I honestly think the problem is we've seen too few blood profiles. We can only work with what we've been given. No one would release particularly suspicious blood values willingly (well, there's Armstrong; but JV is smarter than that). I think what releasing Hesjedal's values did was show howing complex blood profiles can be, how every single profile, if done properly, will eventually show this or that value that could merit closer examination even if the overall picture is reassuring.

Many forumers here are self-educated people who have learned a lot about the theoretical aspects of hematology and the biological passport, but they lack the practical experience of analyzing data because few data sets are available to them. Usually, when teams oppose releasing their blood values it's because they claim they will be misinterpreted, but JV, you have now released the values of 4 of your riders, so it would seem those muddy waters aren't a complete turn-off for you. Releasing the data of his whole squad would help give us a bigger data set and a broader context.

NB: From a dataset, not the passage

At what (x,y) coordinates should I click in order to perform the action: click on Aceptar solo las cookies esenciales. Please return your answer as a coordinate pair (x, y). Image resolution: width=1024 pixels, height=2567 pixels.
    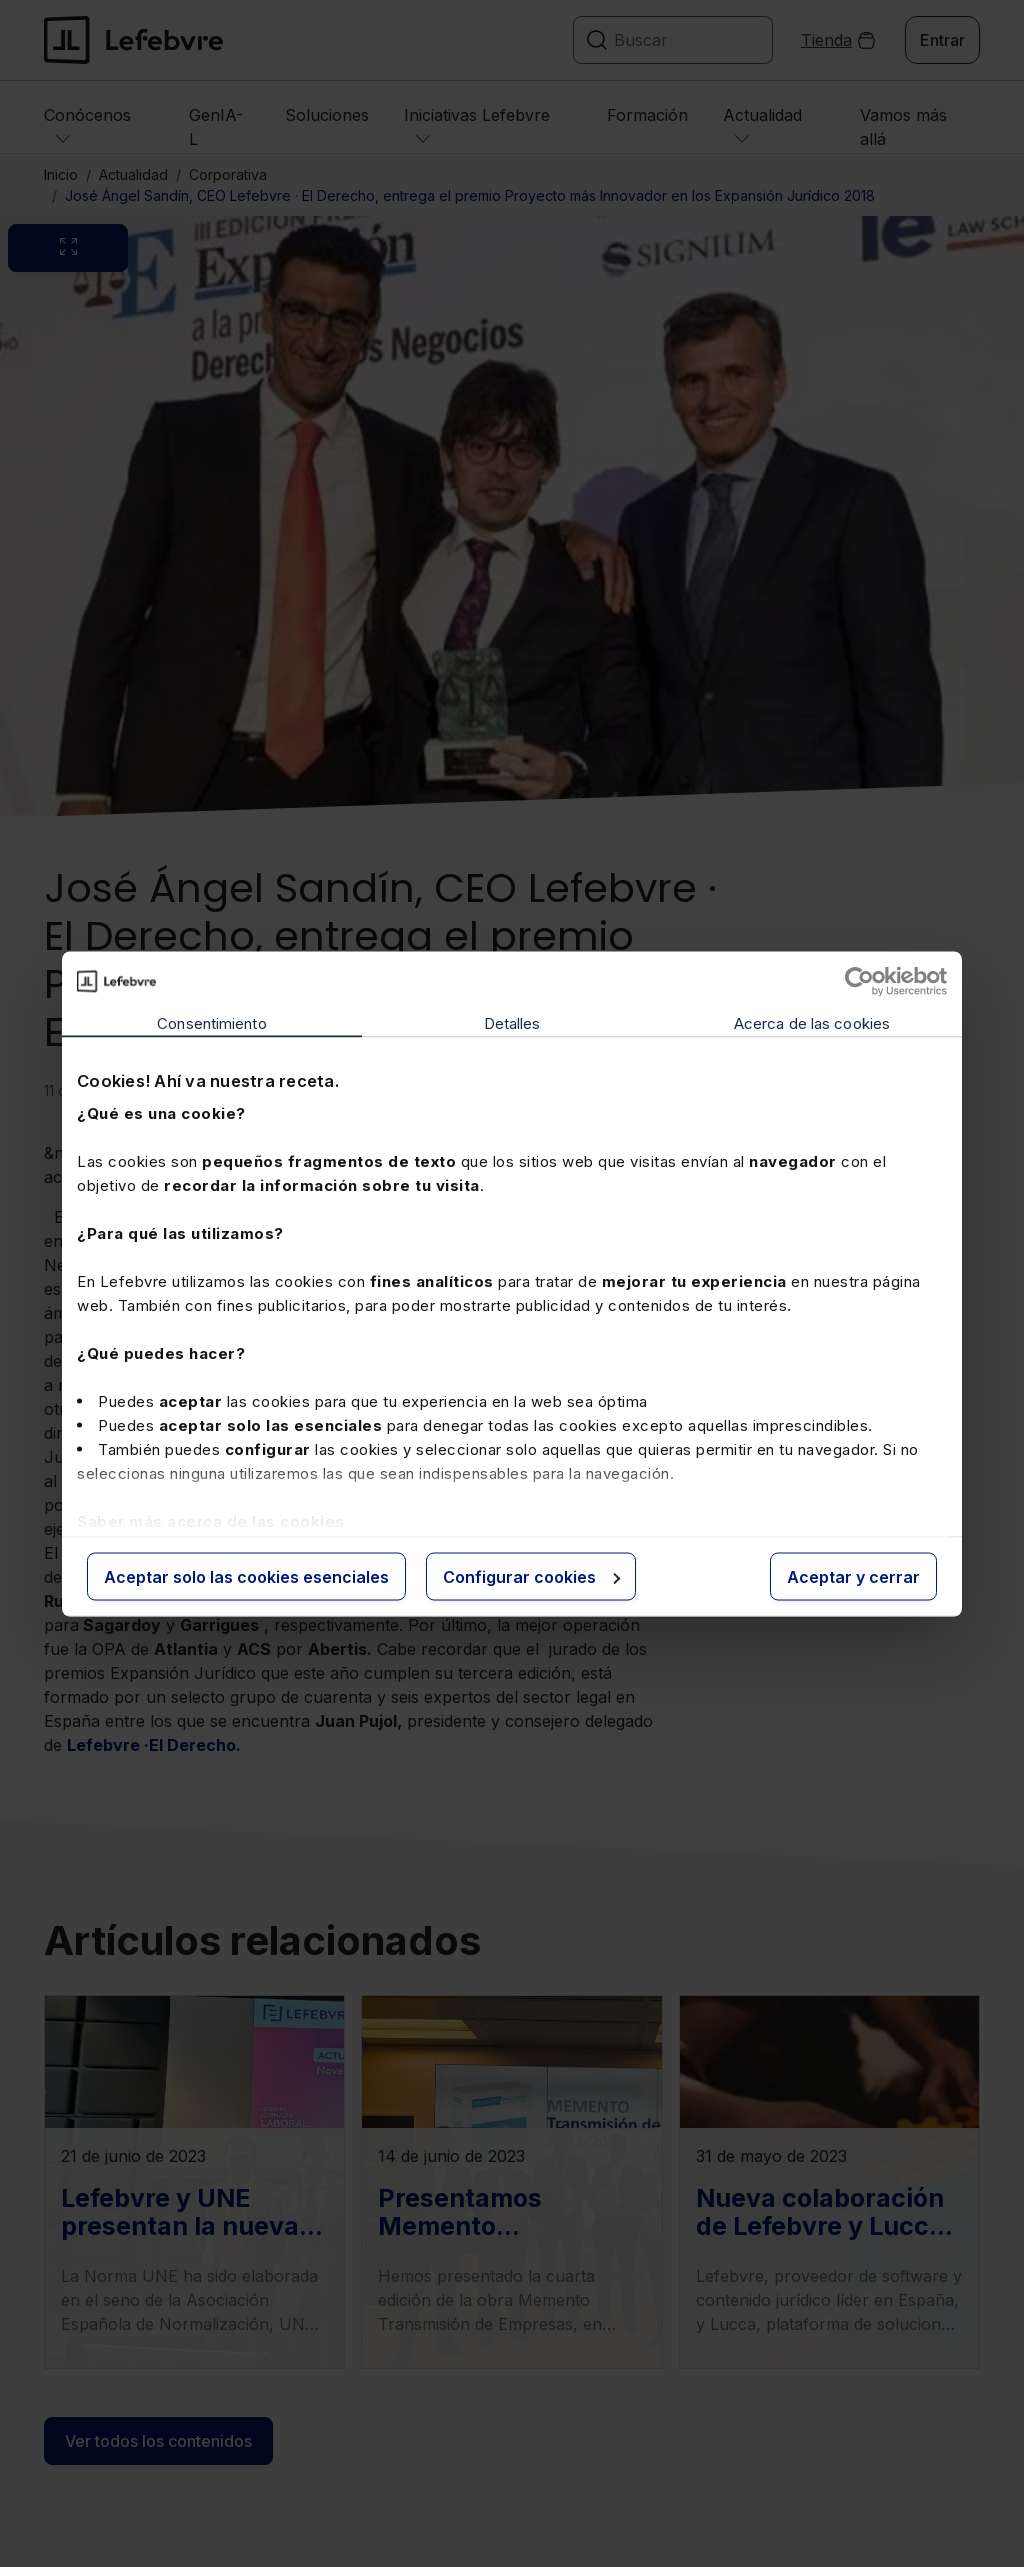     Looking at the image, I should click on (246, 1576).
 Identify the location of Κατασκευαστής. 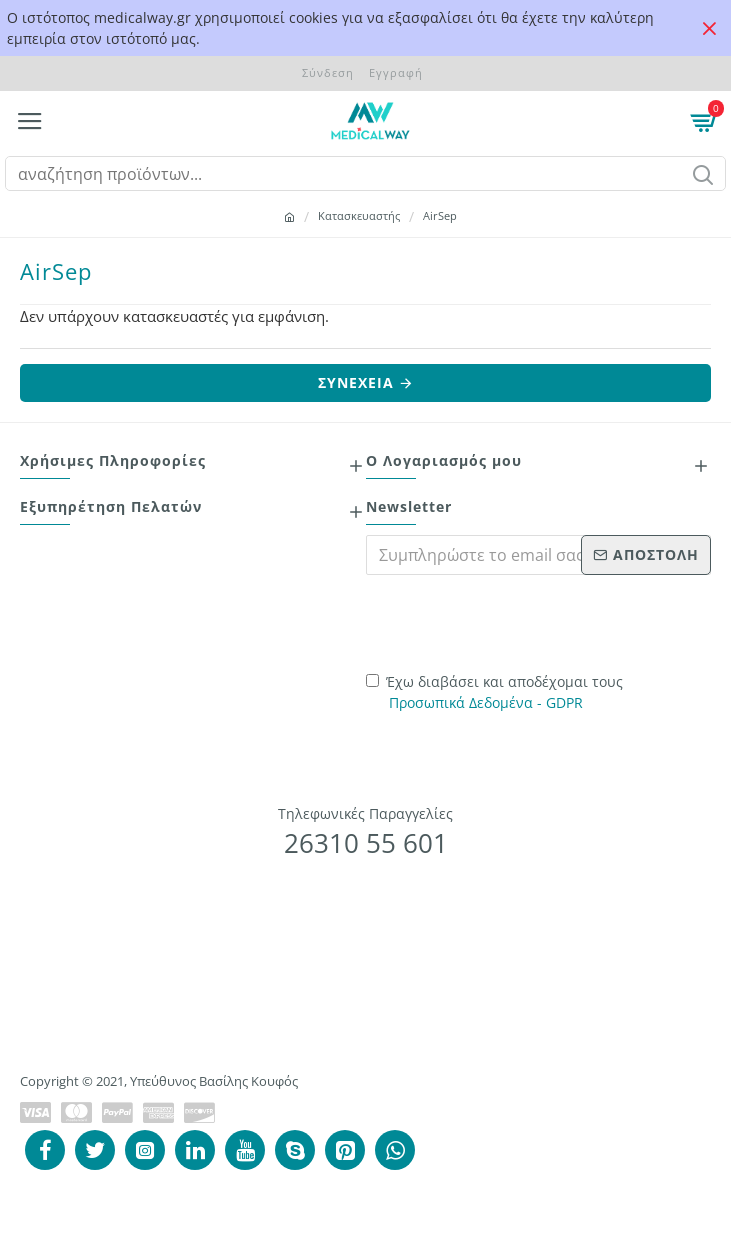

I can see problems with that, though. You said you wouldn't publish dodgy profiles, you'd just fire the riders involved. Can you literally and legally fire them even if there's no biological passport case against them, or do you mean more like sidelining them and not extending their contracts? I'm not sure how the Lowe situation was resolved, contract-wise. Anyway, my point is you couldn't release the data of the whole squad except for the suspicious guys, as that would set all sorts of alarms off. So it's either the whole squad, hypothetical dodgy people included (which is not a possibility according to what you said), or some cherry-picked profiles, which is what we're getting. The latter will always make some people suspicious, but the real problem is not that we don't have more profiles of Garmin riders to compare, but that we don't have more profiles, period. Other teams could get on board with this, too. I don't know if they don't do it because the people running those teams have an ancient mentality where being open is not even an option, or because they're actually dodgy.

I don't see other teams doing it, so we can only ask you to do even more. It's a bit unfair, but in a way you're all we have.